My administrator just informed me that we have exceeded 415 limits, but I know for a fact our contribution for the year is under the maximum 404 limit. What gives? Let’s look at the difference between Internal Revenue Code (IRC) 404 - Deduction of Employer Contributions and IRC – 415 Maximum Annual Additions.
IRC SECTION 404 - MAXIMUM CONTRIBUTION LIMIT:
The deduction limit for the total cash and stock contributions to all qualified profit sharing and stock bonus plans of the employer is limited to 25% of covered compensation. Deduction limits for ESOPs sponsored by C corporations are a little more generous in that the IRC allows a deduction of 25% of covered compensation for principal payments on an exempt loan plus a separate deduction limit of 25% of covered compensation for the sum of contributions to the ESOP not used for loan payments plus employer contributions to all other defined contribution plans. For C Corp ESOPs, contributions paid for interest payments on the ESOP loan are deductible without any limit. Also note that elective deferrals contributed by a Participant to a 401(k) Plan are not included in the 25% deduction limit. These are deducted separately (usually as wages).
IRC SECTION 415(c) - MAXIMUM ANNUAL ADDITIONS
IRC Section 415 limits the annual additions allocated to a participant’s account in all defined contribution plans to the lesser of 100% of the participant’s compensation or the statutory limit in effect for the calendar year in which the Plan year ends. For Plan years ending in 2022, the statutory limit is $61,000.00 [Statutory Limit for 2022 Plan Year End https://www.irs.gov/retirement-plans/cola-increases-for-dollar-limitations-on-benefits-and-contributions]. Annual additions consist of all employer contributions, forfeitures allocated to a Participant’s account and any elective deferrals the Participant elected to contribute. For employer contributions used to repay an exempt loan, if the Plan terms permit, the annual addition can be determined based on the lesser of the contribution made for the loan payment or the fair market value of shares released by the loan payments . The actual 415 amount cannot exceed the statutory limit.
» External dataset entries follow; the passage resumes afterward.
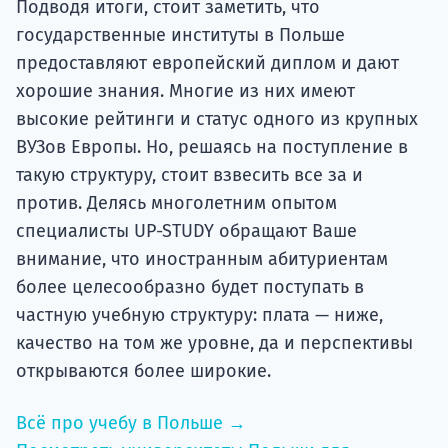
Подводя итоги, стоит заметить, что
государственные институты в Польше
предоставляют европейский диплом и дают
хорошие знания. Многие из них имеют
высокие рейтинги и статус одного из крупных
ВУЗов Европы. Но, решаясь на поступление в
такую структуру, стоит взвесить все за и
против. Делясь многолетним опытом
специалисты UP-STUDY обращают Ваше
внимание, что иностранным абитуриентам
более целесообразно будет поступать в
частную учебную структуру: плата — ниже,
качество на том же уровне, да и перспективы
открываются более широкие.
Всё про учебу в Польше →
So, circling back to the opening question I know my deductible contributions are under the (IRC 404) 25% limit, but I have individuals which have exceed their (IRC 415) annual addition limit. It may be helpful to think of 404 as a plan level limit and 415 as an individual limit. One of the common reasons a Participant exceeds the individual 415 limit is the result of the number and composition of plan participants and the amount of the employer contribution and/or forfeitures to be allocated. For example, you have a population of 50 participants but a few of those participants are highly compensated employees (HCEs) and the rest of the participants have lower compensation. The HCEs contribute the maximum elective deferrals to the 401(k) and receive the maximum match along with the highest allocations to the ESOP. It’s not uncommon for the HCEs to go over the 415 limit even though all contributions are fully deductible under the 404 limits. The situation isn’t necessarily a bad thing but nonetheless will need to be corrected.
The respective plans should have provisions on how to correct 415 failures. Most commonly the correction methods described in the IRS Employee Plans Compliance Resolution System (EPCRS) are used. In most cases a Plan Administrator can use the Self-Correction Program (SCP)(see https://www.irs.gov/retirement-plans/fixing-common-plan-mistakes-failure-to-limit-contributions-for-a-participant). What we see most of the time is unmatched 401k deferrals being returned to the participant(s) exceeding the limit. If the return of unmatched deferrals is not enough to correct, the process continues by refunding matched deferrals along with forfeiting the associated match (the forfeited match is placed in a suspense account and can be used for current year matching contribution). If that’s not sufficient the process continues by reducing other contributions. Again the Plan Documents should have specific language instructed you what action to take.
What if I failed 404 and not 415? This can happen as well. Although, I typically see if you have 404 issues, you will have 415 issues too. So, how do we correct?
1) You could reclassify some of the cash contribution amount as dividends (in the case of a C Corporation) or S Corp income distributions. Dividends and S Corp income distributions are considered earnings. You would want to consult with ERISA and tax counsel to make sure this is viable.
2) For contributions that exceed the 404 deduction limit, the Employer will have to pay an excise tax equal to 10% of the nondeductible amount and file Form 5330. Also note that the amount of the excess, except in very limited circumstances, cannot be returned to the Employer as a way to correct the excess.
In conclusion it’s not “game over” if you fail one of these compliance tests. Yes, it will create a bit of administration headache and could cause some penalties, but in the end, they will not disqualify your plan as long as they are taken care of in a timely manner. Again, the plan documents should have specific instructions on corrective actions needed.